Try to engage other developers -- so that they can help with the remaining backlog. Try to get some influential folks to help (and to be loud about how they're helping). Take whatever advice you give the others -- and do it yourself. Be prepared to hold some hands. Lead by example.
After there's been a good chunk of progress, do a last round to figure out anything important which has fallen through the cracks.
Setup CI -- so that the ruleset continues to be enforced automatically in the future.
Notably, the bulk of the project was in steps 1-3, and those steps didn't require any special access to the
infrastructure -- it needed just a local dev environment, Github, and chat/email. That's a good thing, because it means there aren't as many roadblocks, and there's a wider pool of developers (potential mentors) who'd be qualified to help.
Special thanks @totten. Nice breakdown. I will continue tinkering on what would be feasible for everyone. I will ask more questions as I continue my research. Thanks again.
Hello @JoeMurray@totten apart from civicrm-core which other repositories here or elsewhere do you think will potentially benefit from a static analysis tool integration?
Thanks @JoeMurray I will see what I can come up with. Hopefully We can get mentors conversant with the above repositories and willing to help on this project.

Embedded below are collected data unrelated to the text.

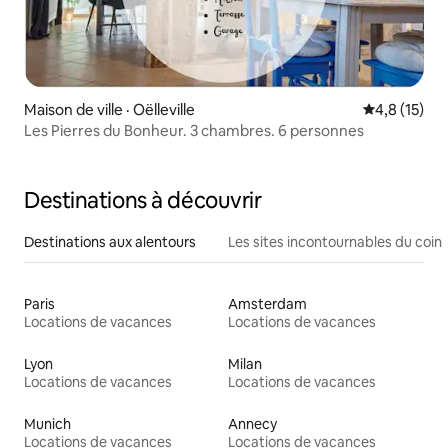
Maison de ville · Oëlleville
Note moyenn
4,8 (15)
Les Pierres du Bonheur. 3 chambres. 6 personnes
Destinations à découvrir
Destinations aux alentours
Les sites incontournables du coin
Paris
Amsterdam
Locations de vacances
Locations de vacances
Lyon
Milan
Locations de vacances
Locations de vacances
Munich
Annecy
Locations de vacances
Locations de vacances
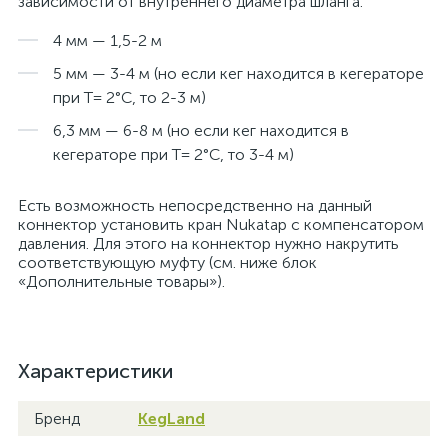
зависимости от внутреннего диаметра шланга:
4 мм — 1,5-2 м
5 мм — 3-4 м (но если кег находится в кегераторе
при T= 2°C, то 2-3 м)
6,3 мм — 6-8 м (но если кег находится в
кегераторе при T= 2°C, то 3-4 м)
Есть возможность непосредственно на данный
коннектор установить кран Nukatap с компенсатором
давления. Для этого на коннектор нужно накрутить
соответствующую муфту (см. ниже блок
«Дополнительные товары»).
Характеристики
Бренд
KegLand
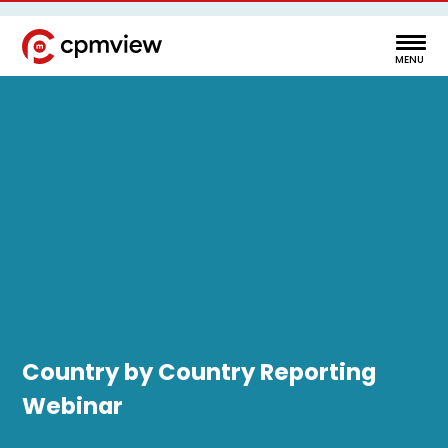
Country by Country Reporting
Webinar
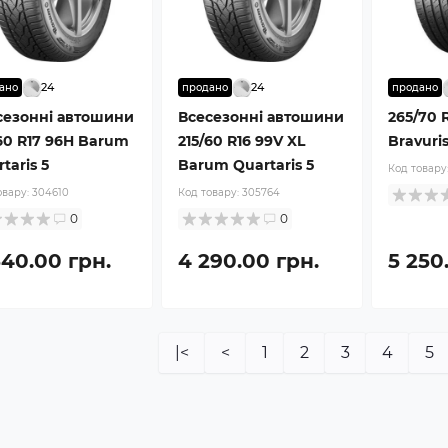
24
24
ано
продано
продано
сезонні автошини
Всесезонні автошини
265/70 
/60 R17 96H Barum
215/60 R16 99V XL
Bravuri
taris 5
Barum Quartaris 5
Код товару
овару:
304610
Код товару:
305764
0
0
640.00 грн.
4 290.00 грн.
5 250
|<
<
1
2
3
4
5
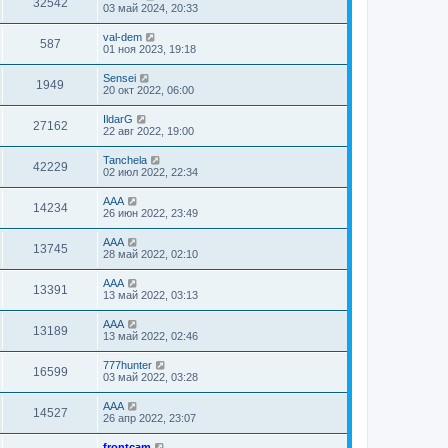
32542
03 май 2024, 20:33
val-dem
587
01 ноя 2023, 19:18
Sensei
1949
20 окт 2022, 06:00
IldarG
27162
22 авг 2022, 19:00
Tanchela
42229
02 июл 2022, 22:34
AAA
14234
26 июн 2022, 23:49
AAA
13745
28 май 2022, 02:10
AAA
13391
13 май 2022, 03:13
AAA
13189
13 май 2022, 02:46
777hunter
16599
03 май 2022, 03:28
AAA
14527
26 апр 2022, 23:07
frontcam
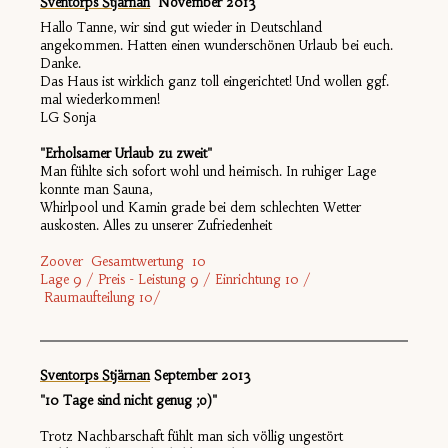
Sventorps Stjärnan
November 2013
Hallo Tanne, wir sind gut wieder in Deutschland
angekommen. Hatten einen wunderschönen Urlaub bei euch.
Danke.
Das Haus ist wirklich ganz toll eingerichtet! Und wollen ggf.
mal wiederkommen!
LG Sonja
"Erholsamer Urlaub zu zweit"
Man fühlte sich sofort wohl und heimisch. In ruhiger Lage
konnte man Sauna,
Whirlpool und Kamin grade bei dem schlechten Wetter
auskosten. Alles zu unserer Zufriedenheit
Zoover Gesamtwertung 10
Lage 9 / Preis - Leistung 9 / Einrichtung 10 /
Raumaufteilung 10/
Sventorps Stjärnan
September 2013
"10 Tage sind nicht genug ;o)"
Trotz Nachbarschaft fühlt man sich völlig ungestört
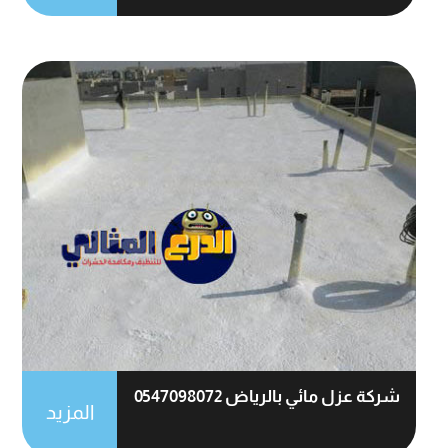
شركة عزل مائي بالرياض 0547098072
المزيد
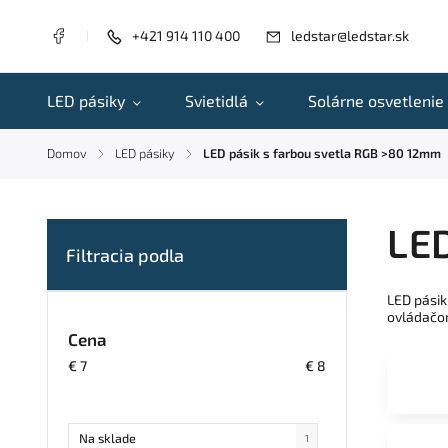
+421 914 110 400
ledstar@ledstar.sk
LED pásiky
Svietidlá
Solárne osvetlenie
Domov
LED pásiky
LED pásik s farbou svetla RGB >80 12mm
/
/
LED
LED pásik
ovládačom
Cena
€
7
€
8
Na sklade
1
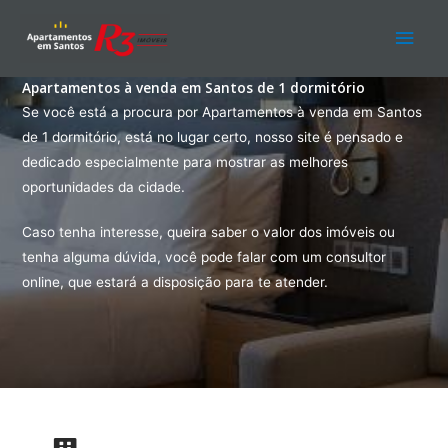
Ir
Men
para
o
princ
Apartamentos à venda em Santos de 1 dormitório
conteúdo
Se você está a procura por Apartamentos à venda em Santos
de 1 dormitório, está no lugar certo, nosso site é pensado e
dedicado especialmente para mostrar as melhores
oportunidades da cidade.
Caso tenha interesse, queira saber o valor dos imóveis ou
tenha alguma dúvida, você pode falar com um consultor
online, que estará a disposição para te atender.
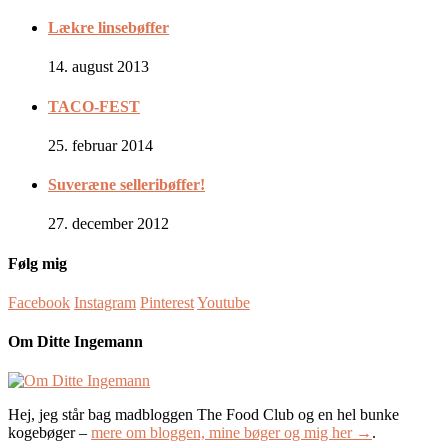
Lækre linsebøffer
14. august 2013
TACO-FEST
25. februar 2014
Suveræne selleribøffer!
27. december 2012
Følg mig
Facebook
Instagram
Pinterest
Youtube
Om Ditte Ingemann
Hej, jeg står bag madbloggen The Food Club og en hel bunke
kogebøger –
mere om bloggen, mine bøger og mig her →
.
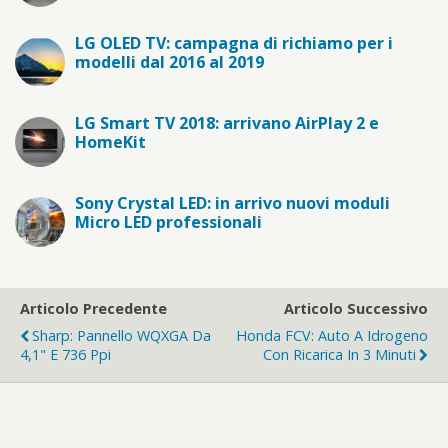
LG OLED TV: campagna di richiamo per i
modelli dal 2016 al 2019
LG Smart TV 2018: arrivano AirPlay 2 e
HomeKit
Sony Crystal LED: in arrivo nuovi moduli
Micro LED professionali
Articolo Precedente
Articolo Successivo
Sharp: Pannello WQXGA Da
Honda FCV: Auto A Idrogeno
4,1" E 736 Ppi
Con Ricarica In 3 Minuti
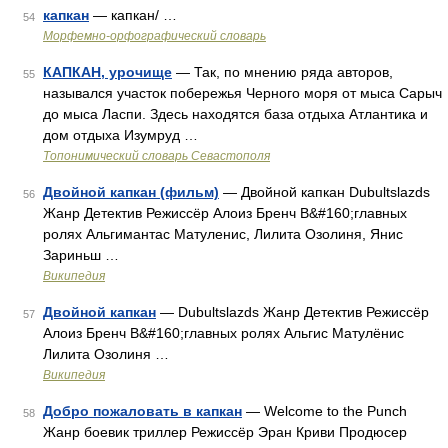
капкан
— капкан/ …
54
Морфемно-орфографический словарь
КАПКАН, урочище
— Так, по мнению ряда авторов,
55
назывался участок побережья Черного моря от мыса Сарыч
до мыса Ласпи. Здесь находятся база отдыха Атлантика и
дом отдыха Изумруд …
Топонимический словарь Севастополя
Двойной капкан (фильм)
— Двойной капкан Dubultslazds
56
Жанр Детектив Режиссёр Алоиз Бренч В&#160;главных
ролях Альгимантас Матуленис, Лилита Озолиня, Янис
Зариньш …
Википедия
Двойной капкан
— Dubultslazds Жанр Детектив Режиссёр
57
Алоиз Бренч В&#160;главных ролях Альгис Матулёнис
Лилита Озолиня …
Википедия
Добро пожаловать в капкан
— Welcome to the Punch
58
Жанр боевик триллер Режиссёр Эран Криви Продюсер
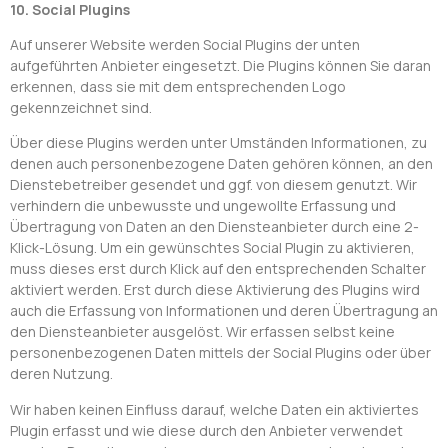
10. Social Plugins
Auf unserer Website werden Social Plugins der unten
aufgeführten Anbieter eingesetzt. Die Plugins können Sie daran
erkennen, dass sie mit dem entsprechenden Logo
gekennzeichnet sind.
Über diese Plugins werden unter Umständen Informationen, zu
denen auch personenbezogene Daten gehören können, an den
Dienstebetreiber gesendet und ggf. von diesem genutzt. Wir
verhindern die unbewusste und ungewollte Erfassung und
Übertragung von Daten an den Diensteanbieter durch eine 2-
Klick-Lösung. Um ein gewünschtes Social Plugin zu aktivieren,
muss dieses erst durch Klick auf den entsprechenden Schalter
aktiviert werden. Erst durch diese Aktivierung des Plugins wird
auch die Erfassung von Informationen und deren Übertragung an
den Diensteanbieter ausgelöst. Wir erfassen selbst keine
personenbezogenen Daten mittels der Social Plugins oder über
deren Nutzung.
Wir haben keinen Einfluss darauf, welche Daten ein aktiviertes
Plugin erfasst und wie diese durch den Anbieter verwendet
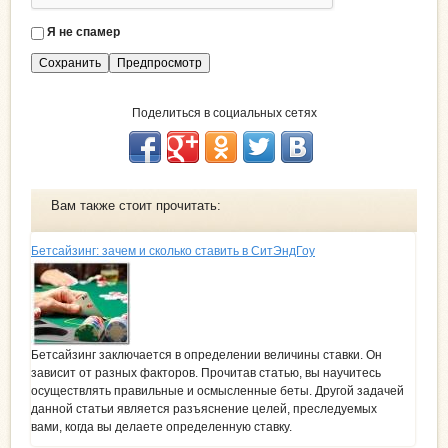
Я не спамер
Я
с
п
а
Поделиться в социальных сетях
м
е
р
Вам также стоит прочитать:
Бетсайзинг: зачем и сколько ставить в СитЭндГоу
Бетсайзинг заключается в определении величины ставки. Он
зависит от разных факторов. Прочитав статью, вы научитесь
осуществлять правильные и осмысленные беты. Другой задачей
данной статьи является разъяснение целей, преследуемых
вами, когда вы делаете определенную ставку.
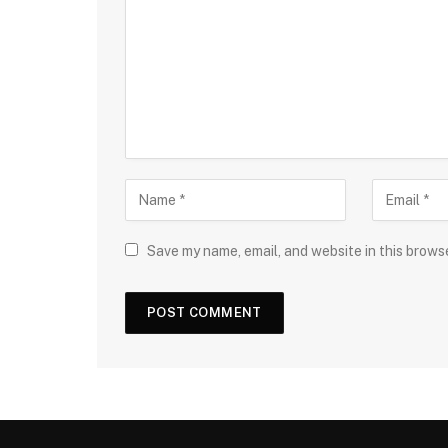
Save my name, email, and website in this brows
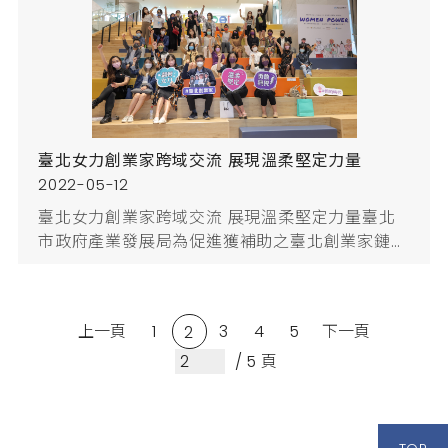
要提及今後對於一家企業投資與經營之評價，應由
此三構面進行衡量評估，內容闡述了企業重視ESG
對其長期財務表現的影響，並提出以ESG作為評估
企業經營指標的建議。...
臺北女力創業家跨域交流 展現溫柔堅定力量
2022-05-12
臺北女力創業家跨域交流 展現溫柔堅定力量臺北
市政府產業發展局為促進獲補助之臺北創業家鏈結
外部資源，並擴大產業與商機交流，於111年5月12
日下午在「T-hub內科創新育成基地」與台灣女董
事協會合作辦理臺北創業家俱樂部「姐的時代」女
上一頁
1
3
4
5
下一頁
2
力交流活動。本場次活動邀請邀請少女凱倫有限公
司、寶貝友股份有限公司以及耐德科技股份有限公
/ 5 頁
司等3位處於不同領域及不同事業階段的女性創業
家，到現場分享動人且激勵人心的女力創業...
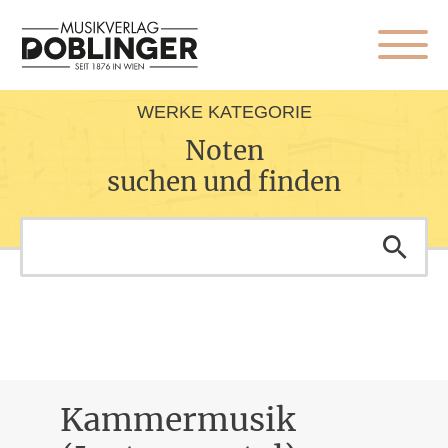
WERKE KATEGORIE
Noten
suchen und finden
Kammermusik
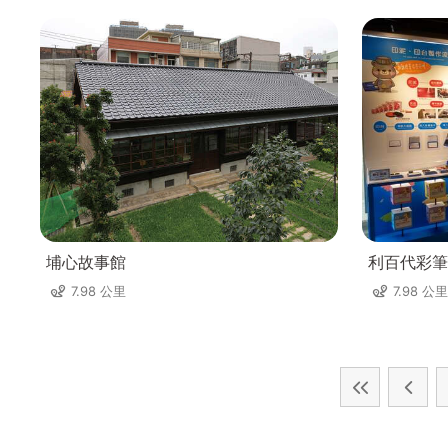
埔心故事館
利百代彩筆
7.98 公里
7.98 公里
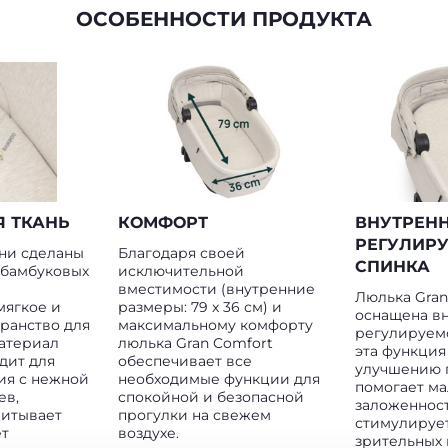
ОСОБЕННОСТИ ПРОДУКТА
 ТКАНЬ
КОМФОРТ
ВНУТРЕН
РЕГУЛИР
ни сделаны
Благодаря своей
СПИНКА
 бамбуковых
исключительной
вместимости (внутренние
Люлька Gran
мягкое и
размеры: 79 x 36 см) и
оснащена в
ранство для
максимальному комфорту
регулируемо
материал
люлька Gran Comfort
эта функция
дит для
обеспечивает все
улучшению 
ия с нежной
необходимые функции для
помогает м
ев,
спокойной и безопасной
заложенност
питывает
прогулки на свежем
стимулируе
ет
воздухе.
зрительных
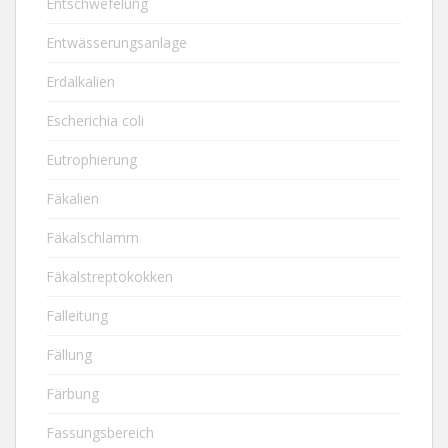
Entschwefelung
Entwässerungsanlage
Erdalkalien
Escherichia coli
Eutrophierung
Fäkalien
Fäkalschlamm
Fäkalstreptokokken
Falleitung
Fällung
Färbung
Fassungsbereich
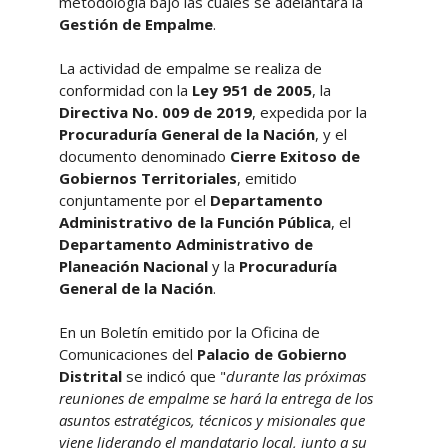
metodología bajo las cuales se adelantará la
Gestión de Empalme
.
La actividad de empalme se realiza de
conformidad con la
Ley 951 de 2005
, la
Directiva No. 009 de 2019
, expedida por la
Procuraduría General de la Nación
, y el
documento denominado
Cierre Exitoso de
Gobiernos Territoriales
, emitido
conjuntamente por el
Departamento
Administrativo de la Función Pública
, el
Departamento Administrativo de
Planeación Nacional
y la
Procuraduría
General de la Nación
.
En un Boletín emitido por la Oficina de
Comunicaciones del
Palacio de Gobierno
Distrital
se indicó que "
durante las próximas
reuniones de empalme se hará la entrega de los
asuntos estratégicos, técnicos y misionales que
viene liderando el mandatario local, junto a su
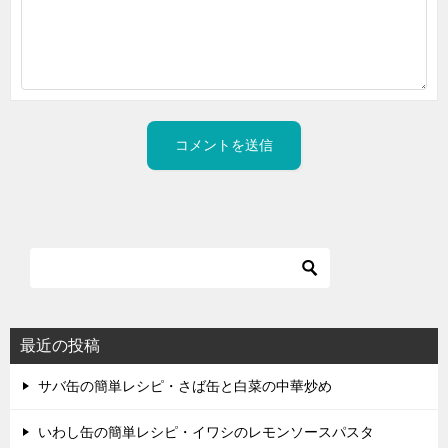
最近の投稿
サバ缶の簡単レシピ・さば缶と白菜の中華炒め
いわし缶の簡単レシピ・イワシのレモンソースパスタ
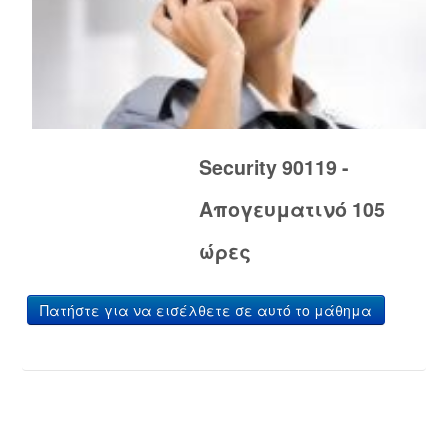
Security 90119 -
Απογευματινό 105
ώρες
Πατήστε για να εισέλθετε σε αυτό το μάθημα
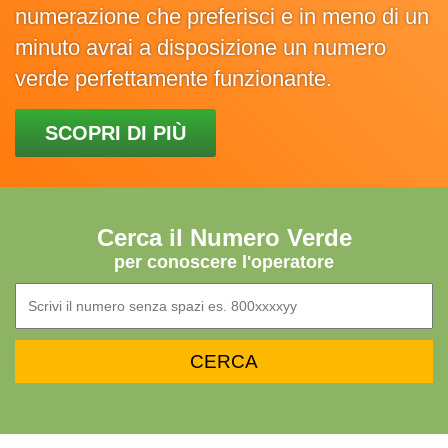
numerazione che preferisci e in meno di un
minuto avrai a disposizione un numero
verde perfettamente funzionante.
SCOPRI DI PIÙ
Cerca il Numero Verde
per conoscere l'operatore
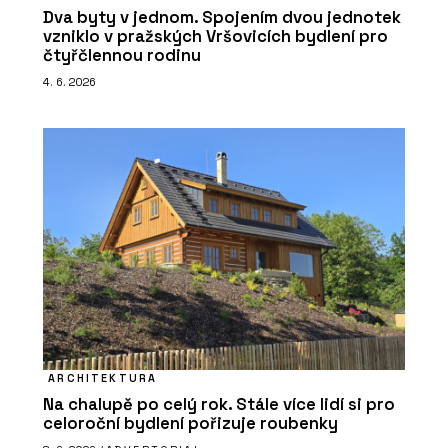
Dva byty v jednom. Spojením dvou jednotek
vzniklo v pražských Vršovicích bydlení pro
čtyřčlennou rodinu
4. 6. 2026
ARCHITEKTURA
Na chalupě po celý rok. Stále více lidí si pro
celoroční bydlení pořizuje roubenky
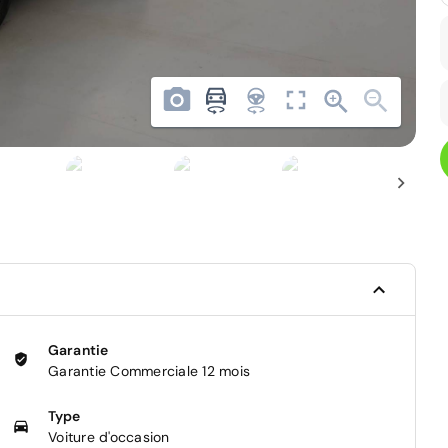
Garantie
Garantie Commerciale 12 mois
Type
Voiture d'occasion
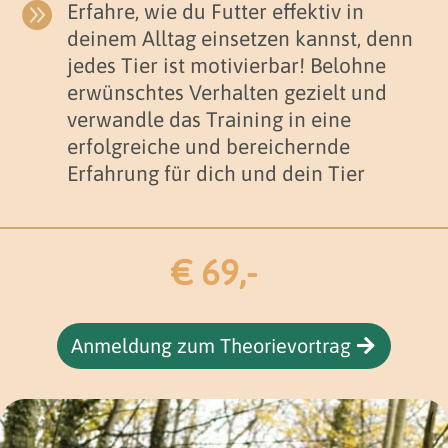

Erfahre, wie du Futter effektiv in
deinem Alltag einsetzen kannst, denn
jedes Tier ist motivierbar! Belohne
erwünschtes Verhalten gezielt und
verwandle das Training in eine
erfolgreiche und bereichernde
Erfahrung für dich und dein Tier
€ 69,-
Anmeldung zum Theorievortrag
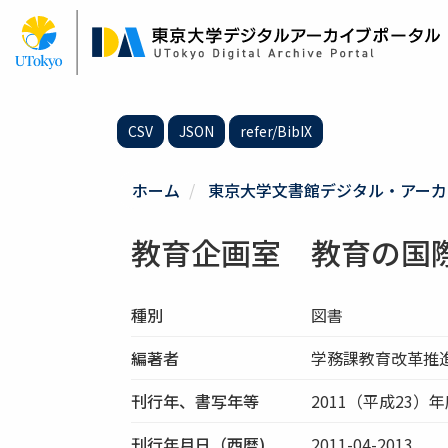
メ
イ
ン
コ
ン
テ
CSV
JSON
refer/BibIX
ン
ツ
に
ホーム
東京大学文書館デジタル・アーカ
移
動
教育企画室 教育の国
種別
図書
編著者
学務課教育改革推
刊行年、書写年等
2011（平成23）年
刊行年月日（西暦)
2011-04-2013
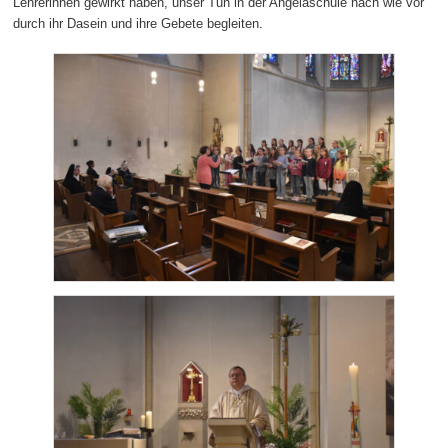
Lehrerinnen gewirkt haben, unser Tun in der Angelaschule nach wie vor
durch ihr Dasein und ihre Gebete begleiten.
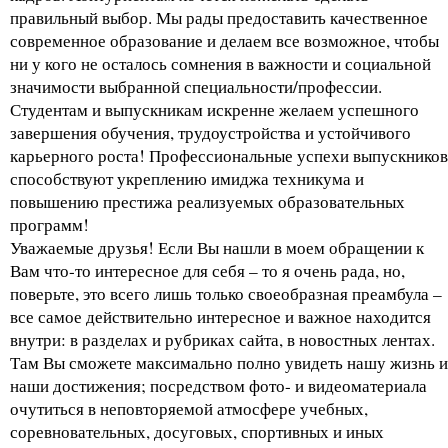
правильный выбор. Мы рады предоставить качественное
современное образование и делаем все возможное, чтобы
ни у кого не осталось сомнения в важности и социальной
значимости выбранной специальности/профессии.
Студентам и выпускникам искренне желаем успешного
завершения обучения, трудоустройства и устойчивого
карьерного роста! Профессиональные успехи выпускников
способствуют укреплению имиджа техникума и
повышению престижа реализуемых образовательных
программ!
Уважаемые друзья! Если Вы нашли в моем обращении к
Вам что-то интересное для себя – то я очень рада, но,
поверьте, это всего лишь только своеобразная преамбула –
все самое действительно интересное и важное находится
внутри: в разделах и рубриках сайта, в новостных лентах.
Там Вы сможете максимально полно увидеть нашу жизнь и
наши достижения; посредством фото- и видеоматериала
очутиться в неповторяемой атмосфере учебных,
соревновательных, досуговых, спортивных и иных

JoeMurraychanged title from Integrate an open source Static Analysis tool as part of CIVICRM continuos integration toolchain to Integrate an open source Static Analysis tool as part of CIVICRM continuous integration toolchain
changed title from Integrate an open source Static Analysis tool as part of CIVICRM continuos integration toolchain to Integrate an open source Static Analysis tool as part of CIVICRM continuous integration toolchain
If I recall the outcome here, there was some initial work that ran static code analysis against the CiviCRM codebase. This preliminary step generated so much noisy failures that it was not useful. There wasn't adequate tuning of the rules to use in the analysis in order to lower the noise to a level sufficient to make the outcome helpful.
Nor was it possible to work on addressing the 'noise' by refactoring the code in a comprehensive and safe and timely way. So the initiative was helpful as exploration, but not so much for improving the codebase or setting up on-going static analysis.
@prondubuisi can you correct/supplement this analysis, or maybe provide a link to the project's report?